En fidelidad inalterable de Dios en el cumplimiento de sus promesas, nos compromete a responder en una forma más digna y más leal de lo que hasta ahora lo hemos hecho; tenemos que reconocer que como Iglesia no nos hemos comportado siempre como debíamos; tenemos que reconocer que no siempre hemos estado a la altura de los planes divinos, y que más de una vez hemos fracasado por nuestro alejamiento de los ideales y de los propósitos de Dios. Como Iglesia, hemos echado a andar nuestros planes, y nuestros planes no han sido siempre ajustados a los planes de Dios. Y sin embargo, como dice el mensaje de la Conferencia de Oxford, «a pesar de nuestra infidelidad, Dios ha hecho grandes cosas para su Iglesia.»
Todas las horas de crisis tienen que ser horas de revisión de valores; la Iglesia tiene que ser la primera en examinarse a sí misma, para saber si en esta hora que vivimos, todavía es la Iglesia de Cristo contra la cual no pueden prevalecer las puertas del infierno.
En el mensaje de Oxford se instó en que «el primer deber de la Iglesia y el más grande servicio que ella pudiera rendir al mundo, es de ser verdaderamente la Iglesia que confiesa la verdadera fe, encargada de realizar la voluntad de Cristo, su único Señor, unida en Él en la comunión del amor y del servicio.»

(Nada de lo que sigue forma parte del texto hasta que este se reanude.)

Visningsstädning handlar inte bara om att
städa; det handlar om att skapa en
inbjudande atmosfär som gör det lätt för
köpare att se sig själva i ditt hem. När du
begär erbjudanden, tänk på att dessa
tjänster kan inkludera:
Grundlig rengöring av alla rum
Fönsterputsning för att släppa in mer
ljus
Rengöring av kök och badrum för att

En la medida en que la Iglesia realice en el mundo la voluntad de Dios, y vaya unida a Cristo, en esa medida las puertas del infierno serán impotentes para prevalecer, la Iglesia ha de cuidarse de ser de manera consciente o inconsciente, una aliada del demonio, porque no hay que olvidar que la estrategia del infierno puede ser puesta en juego no solamente desde fuera, sino desde dentro también.
Lo que el futuro le tenga reservado a la Iglesia es algo que no debe preocuparnos si nosotros sabemos mantener nuestra lealtad a Cristo; todavía habrá mucha resistencia que vencer, y todavía las fuerzas siniestras nos saldrán al camino, pero Cristo va por delante y nada será capaz de detenerle; miremos al futuro con serena confianza y con atrevida fe, y descanse nuestro corazón en las palabras de nuestro Señor Jesucristo: «Sobre esta piedra edificaré mi Iglesia; y las puertas del infierno no prevalecerán contra ella.»